Ono menyebutkan, penurunan produksi ikan tersebut nilainya bisa mencapai puluhan triliun rupiah. Selain di Jabar, daerah lain yang nelayannya banyak menggunakan alat tangkap yang dilarang pemerintah di antaranya Jateng, Jatim, Kalbar, Lampung dan Sulsel.
Tak hanya menurunkan produksi ikan, tambah Ono, pemberlakuan permen tersebut pada Januari 2017 juga akan menimbulkan kemiskinan baru di kalangan nelayan. Pasalnya, nelayan akan kehilangan sumber penghasilannya.
Selain itu, 15 pabrik surimi (ikan olahan) yang tersebar di Indonesia juga terancam tutup dan pekerjanya terancam menganggur. Pasalnya, pabrik itu selama ini menggunakan bahan baku ikan yang ditangkap oleh nelayan yang menggunakan alat tangkap yang dilarang Permen KKP 2/2015.
Untuk mengatasi masalah tersebut, Ono meminta agar pemerintah mengganti seluruh alat tangkap nelayan yang tak ramah lingkungan. Pada 2016 ini, pemerintah hanya mampu mengganti 4.000 alat tangkap seluruh Indonesia untuk kapal kurang dari 10 GT. Itupun belum terealisasi karena masih dalam proses pendataan.
Padahal, jumlah kapal yang menggunakan alat tangkap tak ramah lingkungan di seluruh Indonesia yang ukurannya kurangd ari 10 GT ada sekitar 34 ribu unit.

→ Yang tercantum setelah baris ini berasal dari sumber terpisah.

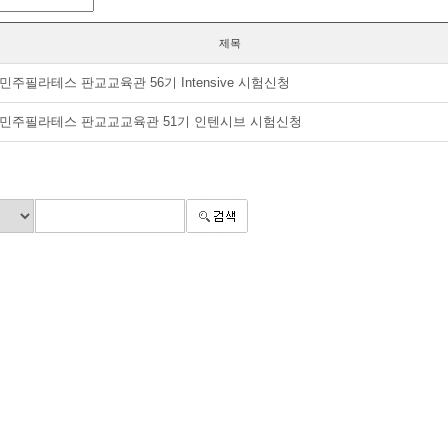
제목
민주필라테스 판교교육관 56기 Intensive 시험신청
민주필라테스 판교교교육관 51기 인텐시브 시험신청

Dengan demikian, banyak nelayan yang tidak memperoleh penggantian alat tangkap tak ramah lingkungan secara gratis dari pemerintah.
Ono mencontohkan, di Kabupaten Indramayu, ada sekitar 1.800 alat tangkap tak ramah lingkungan. Namun, pemerintah hanya memberikan bantuan penggantian alat tangkap sebanyak 519 unit.

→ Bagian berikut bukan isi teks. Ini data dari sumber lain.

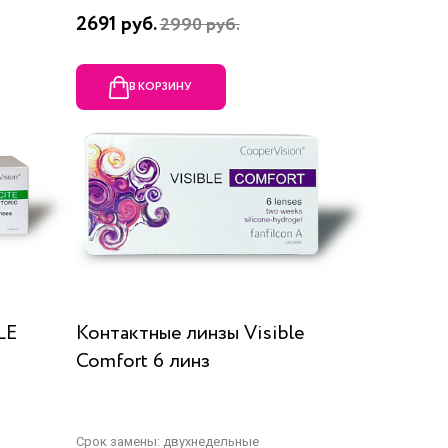
2691 руб.
2990 руб.
В КОРЗИНУ
LE
Контактные линзы Visible
Comfort 6 линз
Срок замены: двухнедельные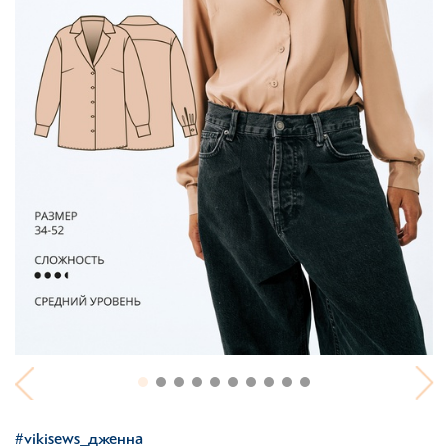
#vikisews_дженна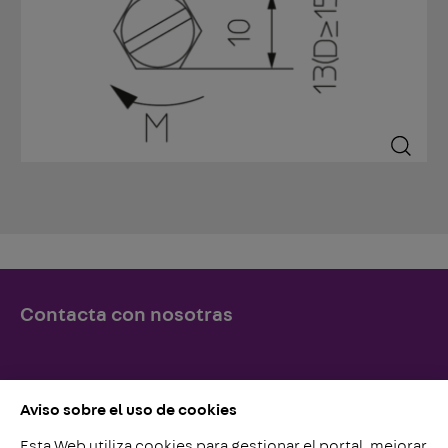
Contacta con nosotras
Simplemente llámenos o escríbanos, ¡lo esperamos!
Aviso sobre el uso de cookies
Esta Web utiliza cookies para gestionar el portal, mejorar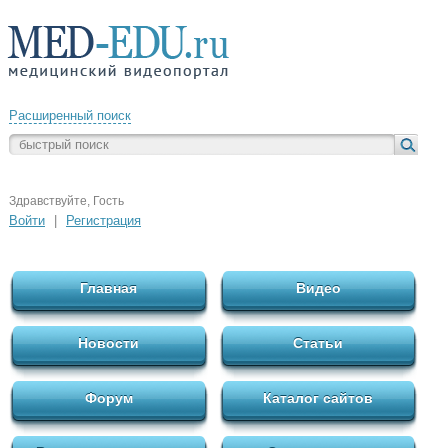
Расширенный поиск
Здравствуйте, Гость
Войти
|
Регистрация
Главная
Видео
Новости
Статьи
Форум
Каталог сайтов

Di Cirebon, Ono menyebutkan ada sekitar 4.200 unit kapal yang menggunakan alat tangkap tak ramah lingkungan. Namun, dari jumlah itu, tidak seluruhnya kyang diberi bantuan kpenggantian alat tangkap tersebut. "Itu bisa menimbulkan konflik di kalangan nelayan," kata Ono.

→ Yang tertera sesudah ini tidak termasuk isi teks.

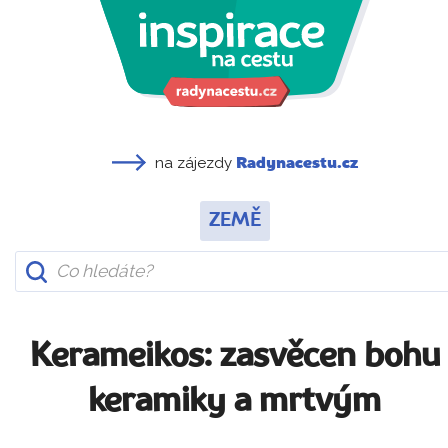
na zájezdy
Radynacestu.cz
ZEMĚ
Kerameikos: zasvěcen bohu
keramiky a mrtvým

Sedangkan untuk kapal diatas 10 GT yang menggunakan alat tangkap tak ramah lingkungan, lanjut Ono, belum tentu bisa memperoleh pinjaman dengan mudah dari perbankan. Jikapun pinjaman itu didapatkan, maka nelayan tetap membutuhkan waktu selama tiga sampai enam bulan untuk bisa beralih menggunakan alat tangkap baru.
"Jadi selama pemerintah belum bisa mengganti seluruh alat tangkap tak ramah lingkungan secara total, maka penerapan Permen KKP Nomor 2/2015 sebaiknya diperpanjang lagi," tegas Ono.